Capture the less valuable signals and aggregate them together over time. If you see a critical mass of lower-quality signals over a relatively short time, then maybe notify the rep. A word of warning: this is easier said than done and may mean you end up using your own resources to try and recreate low-quality “intent surges” that are the bane of anyone who’s tried to get reps to focus on 6QAs.
There is, however, one very simple timing-based automation play that I recommend everyone adopt: capture and act on competitor renewal dates.
In a previous role in a highly competitive SaaS industry, we encouraged reps to learn when their accounts were renewing with a competitor and then allowed them to tag an account with a “Get Back to Me” date. RevOps would then remove the account from their book, marketing would nurture the account, and then we would automatically return the account to the previous rep at the right date.
This was logistically a bit of pain (since Gradient Works didn’t exist then) but it encouraged reps to identify key timing without worrying that they might be giving up a future opportunity. By removing the account from their book entirely it kept the reps focused on active accounts, limiting distraction. This has since become a core play in the dynamic books approach to territory.
Accountability
Hold reps accountable for working their entire book. Measure your reps on account coverage not just activity. You can use something as simple as “percent of owned accounts with an activity in the last X days” to get started. (You can find more sophisticated measurement here and here.)

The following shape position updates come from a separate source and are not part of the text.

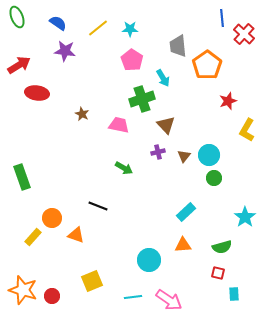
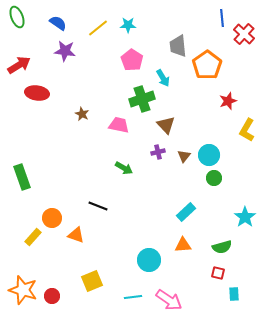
cyan star at (130, 29): moved 2 px left, 4 px up
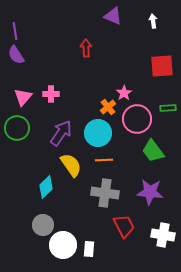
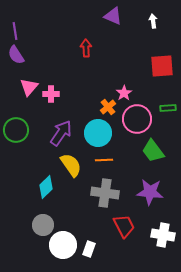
pink triangle: moved 6 px right, 10 px up
green circle: moved 1 px left, 2 px down
white rectangle: rotated 14 degrees clockwise
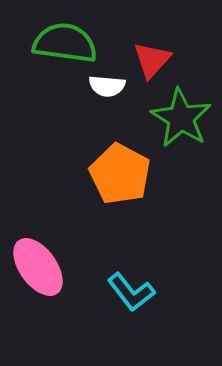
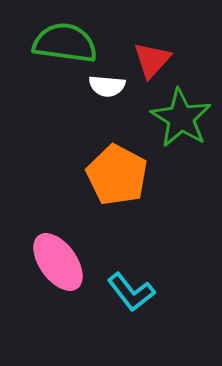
orange pentagon: moved 3 px left, 1 px down
pink ellipse: moved 20 px right, 5 px up
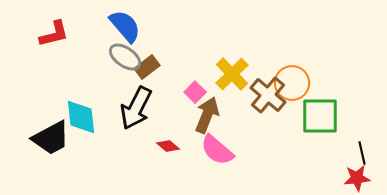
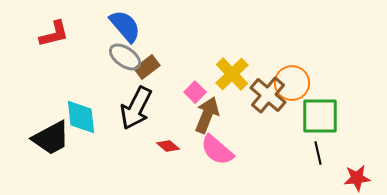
black line: moved 44 px left
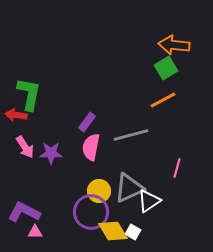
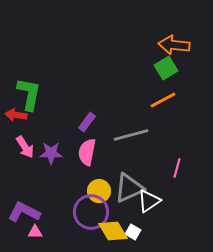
pink semicircle: moved 4 px left, 5 px down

If reps don’t have the desired level of coverage, you have a few options. If you have a fixed book defined by geography or static named accounts, you will likely have to deal with this through coaching and management attention. If you use dynamic books, you can consider temporarily reducing their book size or pausing any inbounds that might be going to them while you coach them through their time management challenges.

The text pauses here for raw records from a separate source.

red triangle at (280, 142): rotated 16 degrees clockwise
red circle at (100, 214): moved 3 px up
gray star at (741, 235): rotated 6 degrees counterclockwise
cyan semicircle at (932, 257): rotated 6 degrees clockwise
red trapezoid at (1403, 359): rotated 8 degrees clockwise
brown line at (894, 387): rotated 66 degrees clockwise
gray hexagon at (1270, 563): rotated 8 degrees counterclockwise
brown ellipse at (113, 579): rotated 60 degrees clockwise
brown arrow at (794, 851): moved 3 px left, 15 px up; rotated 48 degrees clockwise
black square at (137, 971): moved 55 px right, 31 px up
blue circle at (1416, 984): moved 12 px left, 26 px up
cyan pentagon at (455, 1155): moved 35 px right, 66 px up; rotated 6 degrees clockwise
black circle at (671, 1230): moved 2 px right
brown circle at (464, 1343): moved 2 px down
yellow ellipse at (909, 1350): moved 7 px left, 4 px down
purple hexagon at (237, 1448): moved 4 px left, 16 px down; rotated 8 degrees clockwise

Regardless, make sure your line managers focus on coverage of high fit accounts when they coach the reps—every rep should be spending the vast majority of their time in the top half of the FT Quadrant.
Wrapping Up
I’ve found the FT Quadrant to be a useful lens for thinking about how to maximize the value of signals without turning reps into reactive dopamine chasers. There’s too much pipeline at stake to let the weird quirks of human psychology hijack the system.

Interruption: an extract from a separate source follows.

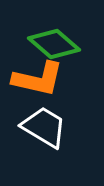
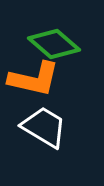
orange L-shape: moved 4 px left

Where possible, try to minimize the load on reps and move load into the system so that reps are free to focus on where they can have the most impact. With the right processes, your reps can stay in The Good Place with less effort and more efficiency. It just might give you an edge in the battle for pipeline.
I’ve always thought it was a bit weird that MEDDPICC doesn’t focus more on timing. I know that enterprise deals operate at a more deliberate pace that’s more guided by internal processes but you’ve still got to find a compelling reason to move forward. That’s why I generally prefer SPICED these days.
It’s still valuable for marketing to direct ad spend. That’s why DemandBase and 6Sense are still large companies.
It’s also possible that the opposite could happen and reps just start ignoring the signals entirely. This is called “alert fatigue” and happens when people are exposed to signals repeatedly that aren’t actionable. They’ll eventually just stop paying attention to all signals and miss important ones. I won’t cover that here.
You can often see this in an Engagement Grid as a “smear” of similarly colored red cells. That means coverage isn’t being driven by any specific strategic focus.
A related and more colorful version is Buridan’s ass where a hungry donkey starves to death because he’s equidistant between two piles of delicious hay.